[Saved entries]
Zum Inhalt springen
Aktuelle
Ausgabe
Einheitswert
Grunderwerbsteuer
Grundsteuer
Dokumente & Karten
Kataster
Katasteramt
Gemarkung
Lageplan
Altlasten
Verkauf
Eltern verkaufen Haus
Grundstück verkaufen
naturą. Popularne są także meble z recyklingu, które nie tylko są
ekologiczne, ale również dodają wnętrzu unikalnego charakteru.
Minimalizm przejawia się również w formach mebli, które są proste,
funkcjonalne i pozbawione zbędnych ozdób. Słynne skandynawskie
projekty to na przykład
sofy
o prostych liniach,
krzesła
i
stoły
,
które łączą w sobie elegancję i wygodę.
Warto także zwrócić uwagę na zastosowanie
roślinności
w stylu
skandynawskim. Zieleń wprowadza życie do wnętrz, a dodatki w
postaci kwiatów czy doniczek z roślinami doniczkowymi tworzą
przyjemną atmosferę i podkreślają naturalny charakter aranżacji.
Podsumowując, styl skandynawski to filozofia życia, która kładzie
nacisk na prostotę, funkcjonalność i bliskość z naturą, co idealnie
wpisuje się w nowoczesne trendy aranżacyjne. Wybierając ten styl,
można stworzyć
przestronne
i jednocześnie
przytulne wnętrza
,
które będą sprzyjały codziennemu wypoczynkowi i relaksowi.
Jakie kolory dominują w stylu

...

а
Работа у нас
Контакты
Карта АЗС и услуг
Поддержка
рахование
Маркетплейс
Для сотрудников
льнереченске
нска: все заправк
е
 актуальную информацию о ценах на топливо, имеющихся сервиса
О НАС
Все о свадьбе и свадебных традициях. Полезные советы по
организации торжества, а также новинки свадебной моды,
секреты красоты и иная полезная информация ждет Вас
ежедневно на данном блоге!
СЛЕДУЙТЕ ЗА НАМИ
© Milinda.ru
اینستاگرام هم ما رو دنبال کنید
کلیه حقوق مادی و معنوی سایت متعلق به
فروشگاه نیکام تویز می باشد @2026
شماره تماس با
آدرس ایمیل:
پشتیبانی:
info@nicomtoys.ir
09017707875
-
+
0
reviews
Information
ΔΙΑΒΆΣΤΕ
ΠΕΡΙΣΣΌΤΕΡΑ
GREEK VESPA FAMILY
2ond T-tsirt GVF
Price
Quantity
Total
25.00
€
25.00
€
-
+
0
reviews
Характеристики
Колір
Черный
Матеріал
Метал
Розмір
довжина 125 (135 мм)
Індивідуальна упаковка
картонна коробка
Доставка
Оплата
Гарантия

---

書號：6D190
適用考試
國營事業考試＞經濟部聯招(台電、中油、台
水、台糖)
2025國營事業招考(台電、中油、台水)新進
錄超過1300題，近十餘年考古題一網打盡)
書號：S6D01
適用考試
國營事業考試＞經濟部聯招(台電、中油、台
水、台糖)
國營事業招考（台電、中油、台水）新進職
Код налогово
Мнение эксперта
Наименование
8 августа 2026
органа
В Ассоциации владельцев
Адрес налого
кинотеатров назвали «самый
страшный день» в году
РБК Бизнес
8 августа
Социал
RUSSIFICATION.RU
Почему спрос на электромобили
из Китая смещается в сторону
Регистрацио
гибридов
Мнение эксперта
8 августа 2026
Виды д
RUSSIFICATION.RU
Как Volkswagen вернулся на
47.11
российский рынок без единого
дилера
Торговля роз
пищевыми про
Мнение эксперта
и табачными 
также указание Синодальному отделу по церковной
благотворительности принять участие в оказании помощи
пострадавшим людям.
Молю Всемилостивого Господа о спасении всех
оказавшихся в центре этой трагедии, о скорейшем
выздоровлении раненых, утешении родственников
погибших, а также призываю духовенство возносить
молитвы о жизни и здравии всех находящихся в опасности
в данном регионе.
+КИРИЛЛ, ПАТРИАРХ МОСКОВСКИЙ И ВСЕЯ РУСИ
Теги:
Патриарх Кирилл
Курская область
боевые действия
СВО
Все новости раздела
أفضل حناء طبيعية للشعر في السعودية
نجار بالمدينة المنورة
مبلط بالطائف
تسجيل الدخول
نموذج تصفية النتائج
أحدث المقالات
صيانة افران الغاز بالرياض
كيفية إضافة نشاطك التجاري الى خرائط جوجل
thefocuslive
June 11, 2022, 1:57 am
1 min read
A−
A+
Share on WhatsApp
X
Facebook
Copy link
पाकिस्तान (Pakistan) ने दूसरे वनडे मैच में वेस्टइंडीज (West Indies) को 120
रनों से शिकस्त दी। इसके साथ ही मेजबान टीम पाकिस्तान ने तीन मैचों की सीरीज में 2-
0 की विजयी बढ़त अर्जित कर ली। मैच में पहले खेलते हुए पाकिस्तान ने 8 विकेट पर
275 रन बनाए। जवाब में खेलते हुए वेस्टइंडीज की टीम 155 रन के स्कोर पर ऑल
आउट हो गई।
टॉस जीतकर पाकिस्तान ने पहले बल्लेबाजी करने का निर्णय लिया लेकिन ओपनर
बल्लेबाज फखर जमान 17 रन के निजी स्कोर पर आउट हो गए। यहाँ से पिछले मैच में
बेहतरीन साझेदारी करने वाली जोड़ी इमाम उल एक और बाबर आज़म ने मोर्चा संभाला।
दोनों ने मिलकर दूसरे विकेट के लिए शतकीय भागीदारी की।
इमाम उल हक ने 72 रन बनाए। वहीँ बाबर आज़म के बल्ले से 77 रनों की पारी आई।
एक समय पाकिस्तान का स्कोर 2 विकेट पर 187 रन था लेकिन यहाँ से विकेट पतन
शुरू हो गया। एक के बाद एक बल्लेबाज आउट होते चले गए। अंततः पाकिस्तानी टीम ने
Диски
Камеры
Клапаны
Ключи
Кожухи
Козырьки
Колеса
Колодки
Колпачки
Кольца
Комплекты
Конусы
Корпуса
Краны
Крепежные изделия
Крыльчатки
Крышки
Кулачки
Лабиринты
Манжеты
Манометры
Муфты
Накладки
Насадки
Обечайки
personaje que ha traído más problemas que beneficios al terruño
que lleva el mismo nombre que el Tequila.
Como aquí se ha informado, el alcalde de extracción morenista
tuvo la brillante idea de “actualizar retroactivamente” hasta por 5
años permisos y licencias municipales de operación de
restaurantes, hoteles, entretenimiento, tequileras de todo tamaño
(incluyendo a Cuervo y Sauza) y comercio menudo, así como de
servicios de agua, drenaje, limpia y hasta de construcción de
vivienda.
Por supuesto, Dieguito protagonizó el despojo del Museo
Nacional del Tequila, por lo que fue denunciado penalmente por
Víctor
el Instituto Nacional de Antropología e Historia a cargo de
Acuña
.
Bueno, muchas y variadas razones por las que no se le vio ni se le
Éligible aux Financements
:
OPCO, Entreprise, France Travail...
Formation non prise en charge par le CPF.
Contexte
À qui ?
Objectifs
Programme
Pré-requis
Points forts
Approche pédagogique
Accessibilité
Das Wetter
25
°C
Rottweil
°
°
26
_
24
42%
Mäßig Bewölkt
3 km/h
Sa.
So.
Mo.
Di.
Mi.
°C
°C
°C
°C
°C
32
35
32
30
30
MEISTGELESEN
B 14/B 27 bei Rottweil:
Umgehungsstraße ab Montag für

## About this task:
Where a line in the entries holds the word "Nacional", copy that line.

## Task result:
Nacional del Tequila, por lo que fue denunciado penalmente por
el Instituto Nacional de Antropología e Historia a cargo de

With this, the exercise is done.